What to watch for in the trace:
- The agent produces a **Thought** explaining why it is calling the tool
- The **Action** is the tool name and the search query the agent chose
- The **Observation** is what the retriever returned
- The agent may iterate several times before it is confident enough to answer


In [None]:
# Single-question agent trace

question = "What is the maximum number of days an employee can work internationally before needing a Global Mobility case?"

result = run_react_loop(
    question=question,
    tools=tools,
    model=chat_model,
    max_steps=5,
)

print("QUESTION:", result.question)
print("="*70)

for i, step in enumerate(result.steps, start=1):
    print(f"\n--- Step {i} ---")
    print(f"Thought     : {step.thought}")
    print(f"Action      : {step.action}({repr(step.action_input)})")
    print(f"Observation : {step.observation[:200]}..." if len(step.observation) > 200 else f"Observation : {step.observation}")

print("\n" + "="*70)
print("FINAL ANSWER:", result.answer)
print(f"\nSteps taken : {len(result.steps)}")

## Evaluating Agent Answers Across Multiple Questions

Now we run the agent on several questions from the shared query set and compare
the answers to the expected source documents.

We measure:
- **Steps**: average number of Thought-Action-Observation cycles per question
- **Tool calls**: total retrieval calls made across all questions
- **Answer length**: a proxy for whether the agent produced a complete response

Note: The same `recall_at_k` / `mrr` metrics used in Tutorials 1-5 do not apply
directly here because the agent decides its own retrieval queries and top-k.
Tutorial 8 (State Management) shows how to inspect individual agent runs in detail.


In [None]:
# Run the ReAct agent on the first 5 queries and collect step statistics

import time

rows = []
eval_queries = queries[:5]

for q in eval_queries:
    start = time.perf_counter()
    agent_result = run_react_loop(
        question=q.question,
        tools=tools,
        model=chat_model,
        max_steps=5,
    )
    elapsed_ms = (time.perf_counter() - start) * 1000
    rows.append({
        "query_id": q.query_id,
        "question": q.question[:60] + "...",
        "steps": len(agent_result.steps),
        "answer_tokens": len(agent_result.answer.split()),
        "latency_ms": round(elapsed_ms, 1),
    })

df = pd.DataFrame(rows)
print(df.to_string(index=False))
print(f"\nAverage steps   : {df['steps'].mean():.1f}")
print(f"Average latency : {df['latency_ms'].mean():.0f} ms")

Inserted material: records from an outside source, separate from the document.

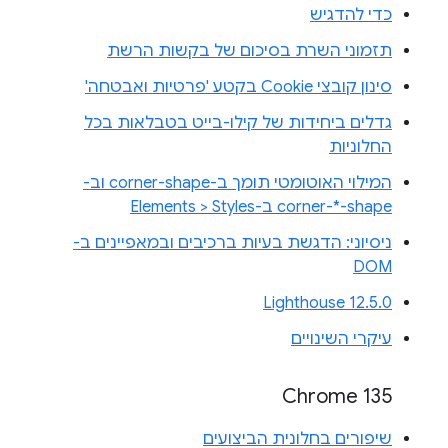
כדי להדגיש
תזמוני השרת בסיכום של בקשות הרשת
סינון קובצי Cookie בקטע 'פרטיות ואבטחה'
גדלים ביחידות של קילו-בייט בטבלאות בכל
החלוניות
המילוי האוטומטי תומך ב-corner-shape וב-
corner-*-shape ב-Elements > Styles
ניסיוני: הדגשת בעיות ברכיבים ובמאפיינים ב-
DOM
Lighthouse 12.5.0
עיקרי השינויים
Chrome 135
שיפורים בחלונית הביצועים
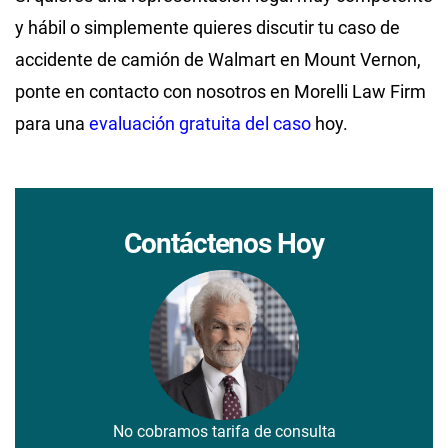
y hábil o simplemente quieres discutir tu caso de
accidente de camión de Walmart en Mount Vernon,
ponte en contacto con nosotros en Morelli Law Firm
para una
evaluación gratuita del caso
hoy.
Contáctenos Hoy
No cobramos tarifa de consulta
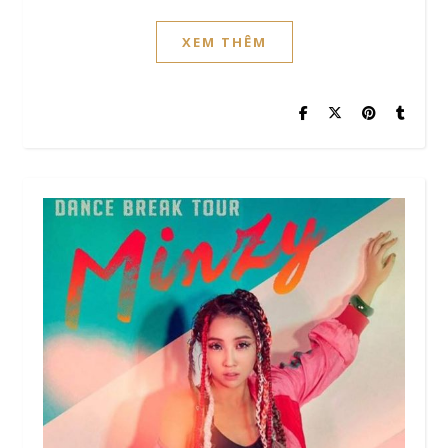
XEM THÊM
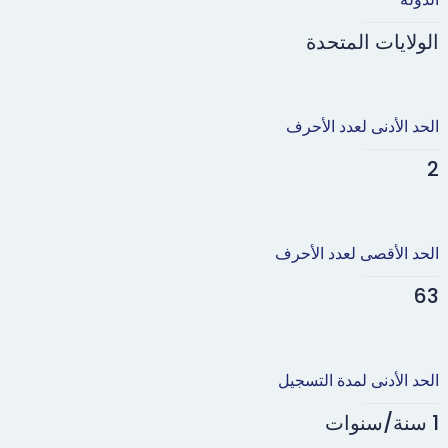
الولايات المتحدة
الحد الأدنى لعدد الأحرف
2
الحد الأقصى لعدد الأحرف
63
الحد الأدنى لمدة التسجيل
1 سنة/سنوات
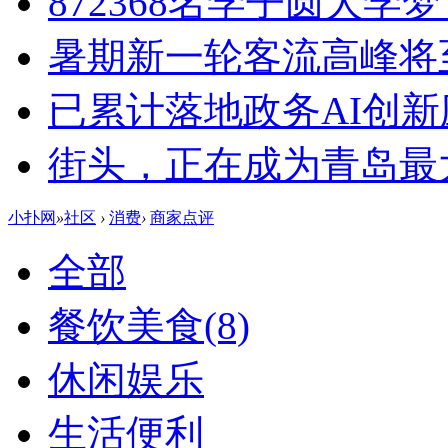
872368名学子圆大学
暑期新一轮客流高峰将
已累计落地政务AI创新
街头，正在成为青岛最大
小扑网
»
社区
›
消费
›
商家点评
全部
餐饮美食
(8)
休闲娱乐
生活便利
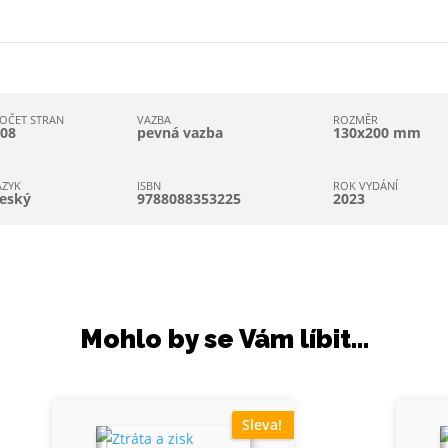
OČET STRAN
VAZBA
ROZMĚR
208
pevná vazba
130x200 mm
AZYK
ISBN
ROK VYDÁNÍ
eský
9788088353225
2023
Mohlo by se Vám líbit…
Sleva!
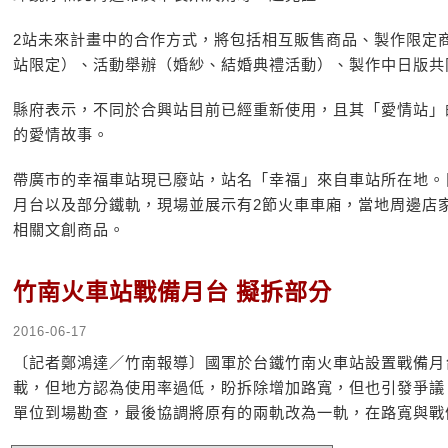
2站未來計畫中的合作方式，將包括相互販售商品、製作限定
站限定）、活動舉辦（婚紗、結婚典禮活動）、製作中日版共
縣府表示，不同於合興站目前已經重新使用，且其「愛情站」
的愛情故事。
帶廣市的幸福車站現已廢站，站名「幸福」來自車站所在地。
月台以及部分鐵軌，現場並展示有2節火車車廂，當地周邊店
相關文創商品。
竹南火車站戰備月台 擬拆部分
2016-06-17
〔記者鄭鴻達／竹南報導〕國軍於台鐵竹南火車站設置戰備月
載，但地方認為使用率過低，盼拆除增加路寬，但也引發爭議
單位到場勘查，最後協調將原有的兩軌改為一軌，在路寬與戰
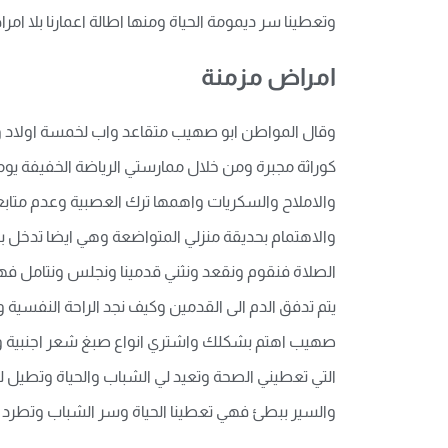
وتعطينا سر ديمومة الحياة ومنها اطالة اعمارنا بلا ا
امراض مزمنة
كوراثة مجبرة ومن خلال ممارستي الرياضة الخفيفة يومي
والاملاح والسكريات واهمها ترك العصبية وعدم متابعة
والاهتمام بحديقة منزلي المتواضعة وهي ايضا تدخل بم
الصلاة فنقوم ونقعد ونثني قدمينا ونجلس ونتامل ف
يتم تدفق الدم الى القدمين وكيف نجد الراحة النفسية
صهيب اهتم بشكلك واشتري انواع صبغ شعر اجنبية واصب
التي تعطيني الصحة وتعيد لي الشباب والحياة وتطيل لنا
والسير ببطئ فهي تعطينا الحياة وسر الشباب وتطرد 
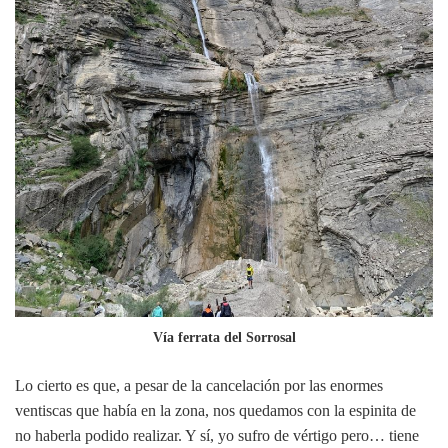
Vía ferrata del Sorrosal
Lo cierto es que, a pesar de la cancelación por las enormes
ventiscas que había en la zona, nos quedamos con la espinita de
no haberla podido realizar. Y sí, yo sufro de vértigo pero… tiene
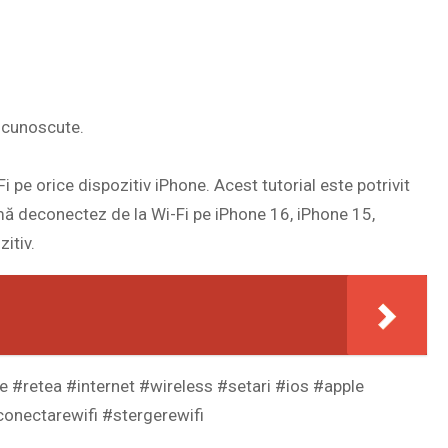
r cunoscute.
 pe orice dispozitiv iPhone. Acest tutorial este potrivit
 mă deconectez de la Wi-Fi pe iPhone 16, iPhone 15,
itiv.
 #retea #internet #wireless #setari #ios #apple
conectarewifi #stergerewifi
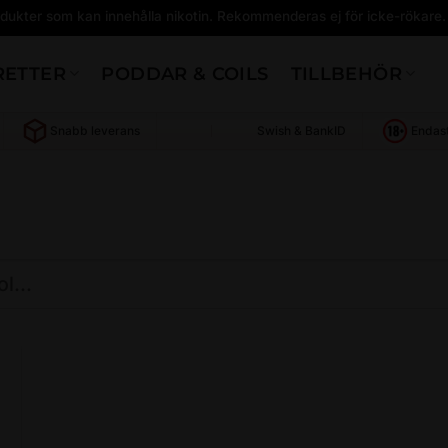
dukter som kan innehålla nikotin. Rekommenderas ej för icke-rökare.
RETTER
PODDAR & COILS
TILLBEHÖR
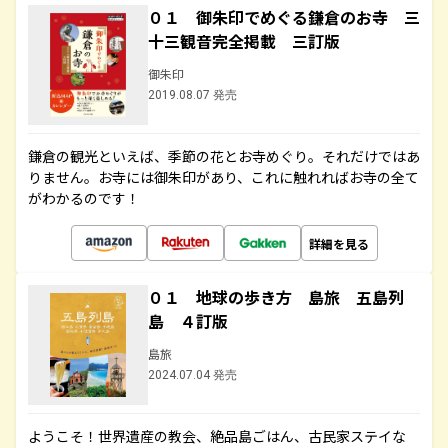
０１ 御朱印でめぐる鎌倉のお寺 三
十三観音完全掲載 三訂版
御朱印
2019.08.07 発売
鎌倉の観光といえば、季節の花とお寺めぐり。それだけではあ
りません。お寺には御朱印があり、これに触れればお寺の全て
がわかるのです！
詳細を見る
０１ 地球の歩き方 島旅 五島列
島 ４訂版
島旅
2024.07.04 発売
ようこそ！世界遺産の教会、絶品島ごはん、古民家ステイな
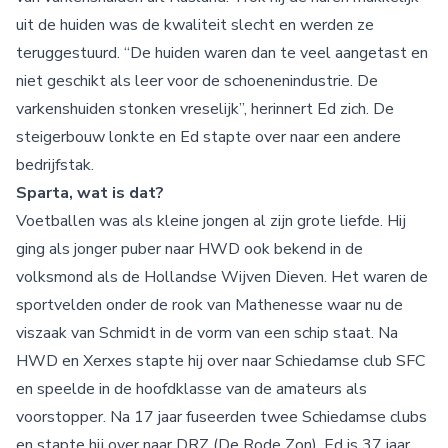
uit de huiden was de kwaliteit slecht en werden ze
teruggestuurd. “De huiden waren dan te veel aangetast en
niet geschikt als leer voor de schoenenindustrie. De
varkenshuiden stonken vreselijk”, herinnert Ed zich. De
steigerbouw lonkte en Ed stapte over naar een andere
bedrijfstak.
Sparta, wat is dat?
Voetballen was als kleine jongen al zijn grote liefde. Hij
ging als jonger puber naar HWD ook bekend in de
volksmond als de Hollandse Wijven Dieven. Het waren de
sportvelden onder de rook van Mathenesse waar nu de
viszaak van Schmidt in de vorm van een schip staat. Na
HWD en Xerxes stapte hij over naar Schiedamse club SFC
en speelde in de hoofdklasse van de amateurs als
voorstopper. Na 17 jaar fuseerden twee Schiedamse clubs
en stapte hij over naar DRZ (De Rode Zon). Ed is 37 jaar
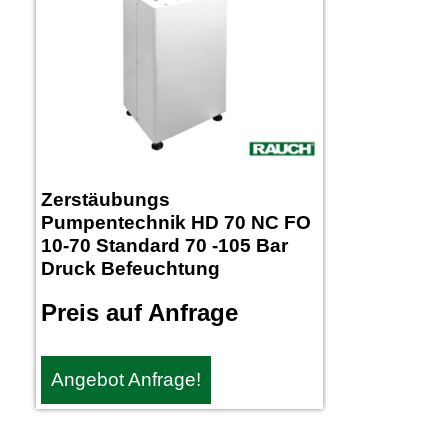
Zerstäubungs
Pumpentechnik HD 70 NC FO
10-70 Standard 70 -105 Bar
Druck Befeuchtung
Preis auf Anfrage
Angebot Anfrage!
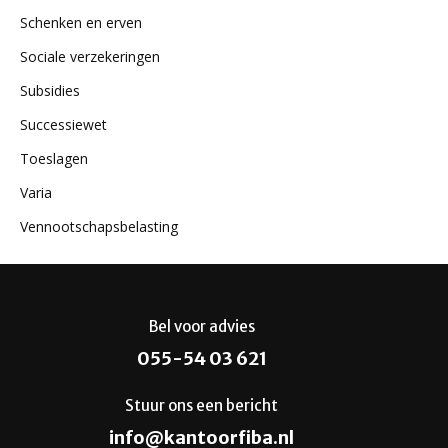
Schenken en erven
Sociale verzekeringen
Subsidies
Successiewet
Toeslagen
Varia
Vennootschapsbelasting
Bel voor advies
055-54 03 621
Stuur ons een bericht
info@kantoorfiba.nl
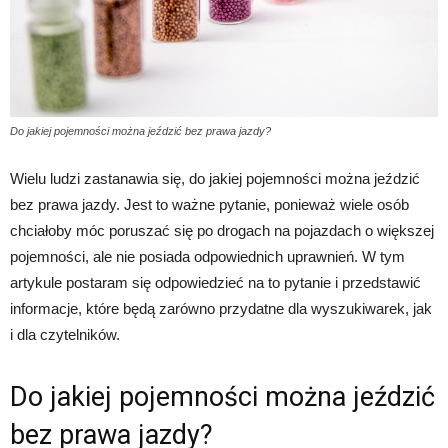
Do jakiej pojemności można jeździć bez prawa jazdy?
Wielu ludzi zastanawia się, do jakiej pojemności można jeździć
bez prawa jazdy. Jest to ważne pytanie, ponieważ wiele osób
chciałoby móc poruszać się po drogach na pojazdach o większej
pojemności, ale nie posiada odpowiednich uprawnień. W tym
artykule postaram się odpowiedzieć na to pytanie i przedstawić
informacje, które będą zarówno przydatne dla wyszukiwarek, jak
i dla czytelników.
Do jakiej pojemności można jeździć
bez prawa jazdy?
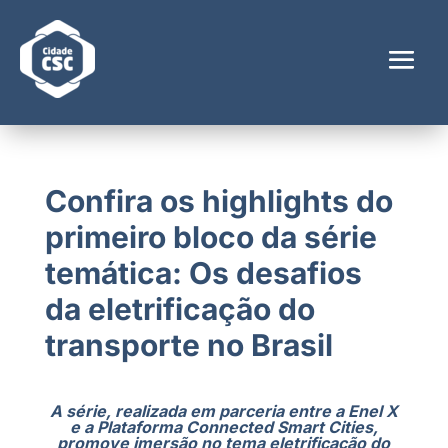
Confira os highlights do
primeiro bloco da série
temática: Os desafios
da eletrificação do
transporte no Brasil
A série, realizada em parceria entre a Enel X
e a Plataforma Connected Smart Cities,
promove imersão no tema eletrificação do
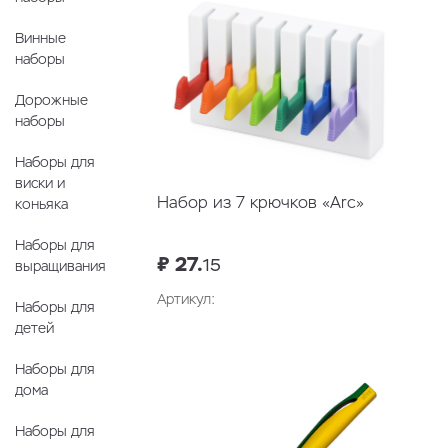
Винные
наборы
Дорожные
наборы
Наборы для
виски и
Набор из 7 крючков «Arc»
коньяка
Наборы для
₽ 27.
15
выращивания
Артикул:
Наборы для
детей
В корзину
Наборы для
дома
Наборы для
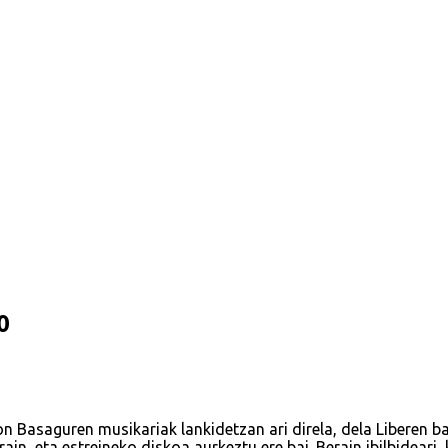
0
on Basaguren musikariak lankidetzan ari direla, dela Liberen 
ain, eta estreineko diskoa aurkeztu ere bai. Berain ibilbideari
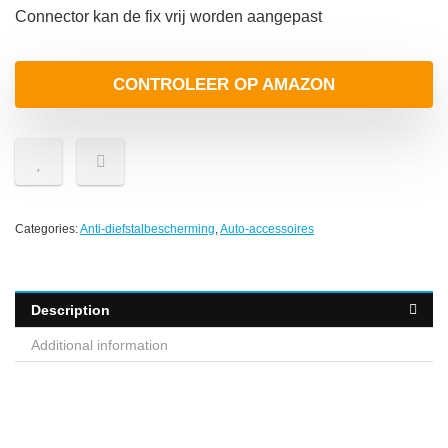
Connector kan de fix vrij worden aangepast
CONTROLEER OP AMAZON
Categories:
Anti-diefstalbescherming
,
Auto-accessoires
Description
Additional information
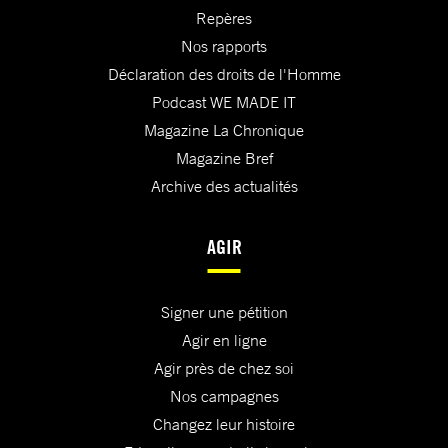
Repères
Nos rapports
Déclaration des droits de l'Homme
Podcast WE MADE IT
Magazine La Chronique
Magazine Bref
Archive des actualités
AGIR
Signer une pétition
Agir en ligne
Agir près de chez soi
Nos campagnes
Changez leur histoire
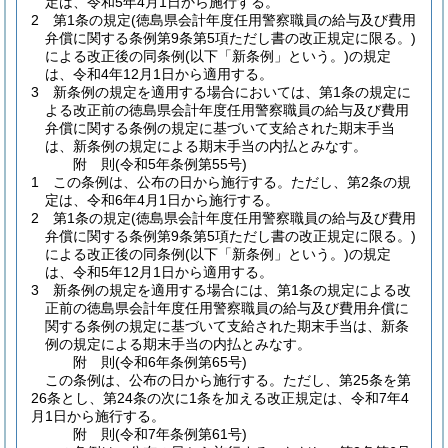
定は、令和5年4月1日から施行する。
2
第1条の規定
(徳島県会計年度任用警察職員の給与及び費用
弁償に関する条例第9条第5項ただし書の改正規定に限る。)
による改正後の同条例
(以下「新条例」という。)
の規定
は、令和4年12月1日から適用する。
3
新条例の規定を適用する場合においては、第1条の規定に
よる改正前の徳島県会計年度任用警察職員の給与及び費用
弁償に関する条例の規定に基づいて支給された期末手当
は、新条例の規定による期末手当の内払とみなす。
附
則
(令和5年
条例第55号)
1
この条例は、公布の日から施行する。
ただし、第2条の規
定は、令和6年4月1日から施行する。
2
第1条の規定
(徳島県会計年度任用警察職員の給与及び費用
弁償に関する条例第9条第5項ただし書の改正規定に限る。)
による改正後の同条例
(以下「新条例」という。)
の規定
は、令和5年12月1日から適用する。
3
新条例の規定を適用する場合には、第1条の規定による改
正前の徳島県会計年度任用警察職員の給与及び費用弁償に
関する条例の規定に基づいて支給された期末手当は、新条
例の規定による期末手当の内払とみなす。
附
則
(令和6年
条例第65号)
この条例は、公布の日から施行する。
ただし、第25条を第
26条とし、第24条の次に1条を加える改正規定は、令和7年4
月1日から施行する。
附
則
(令和7年
条例第61号)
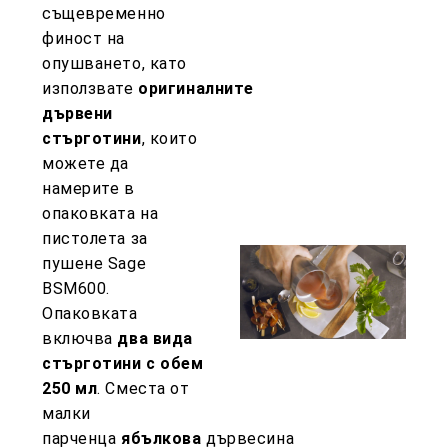
същевременно
финост на
опушването, като
използвате
оригиналните
дървени
стърготини
, които
можете да
намерите в
опаковката на
пистолета за
пушене Sage
BSM600.
Опаковката
включва
два вида
стърготини с обем
250 мл
. Сместа от
малки
парченца
ябълкова
дървесина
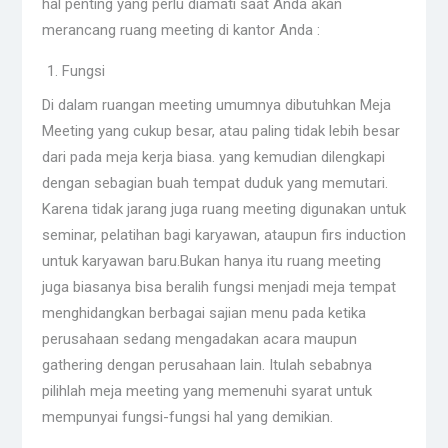
hal penting yang perlu diamati saat Anda akan
merancang ruang meeting di kantor Anda :
Fungsi
Di dalam ruangan meeting umumnya dibutuhkan Meja
Meeting yang cukup besar, atau paling tidak lebih besar
dari pada meja kerja biasa. yang kemudian dilengkapi
dengan sebagian buah tempat duduk yang memutari.
Karena tidak jarang juga ruang meeting digunakan untuk
seminar, pelatihan bagi karyawan, ataupun firs induction
untuk karyawan baru.Bukan hanya itu ruang meeting
juga biasanya bisa beralih fungsi menjadi meja tempat
menghidangkan berbagai sajian menu pada ketika
perusahaan sedang mengadakan acara maupun
gathering dengan perusahaan lain. Itulah sebabnya
pilihlah meja meeting yang memenuhi syarat untuk
mempunyai fungsi-fungsi hal yang demikian.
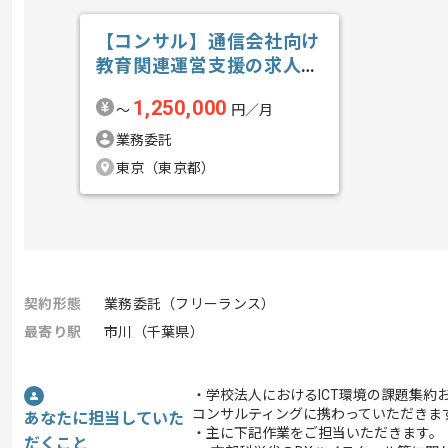
【コンサル】通信会社向け
教育関連運営支援の求人・
案件
1,250,000
〜
円／月
業務委託
東京（東京都）
契約形態
業務委託（フリーランス）
最寄り駅
市川（千葉県）
・学校法人におけるICT環境の課題集約
コンサルティングに携わっていただきま
あなたに担当していた
・主に下記作業をご担当いただきます。
だくこと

## Learning Checkpoint: ReAct Agent

### What Works

- The agent decides what to search for rather than using the raw user question
  directly. This means it can reformulate a vague question into a better search
  query.
- The agent can make multiple retrieval calls if one is not enough, which a
  fixed pipeline cannot do.
- The loop terminates naturally when the agent is satisfied it has enough context.

### What Does Not Work Well

- The agent accepts its first answer without checking whether it is accurate.
  If the retrieved context was misleading, the answer may be wrong and the agent
  will not notice.
- There is no quality gate: the agent cannot self-critique or revise.

### Why Move to Tutorial 7?

Tutorial 7 adds a **Critic** agent that reviews every Worker answer before it is
returned to the user. If the answer is incomplete or inaccurate, the Critic sends
feedback back to the Worker for revision.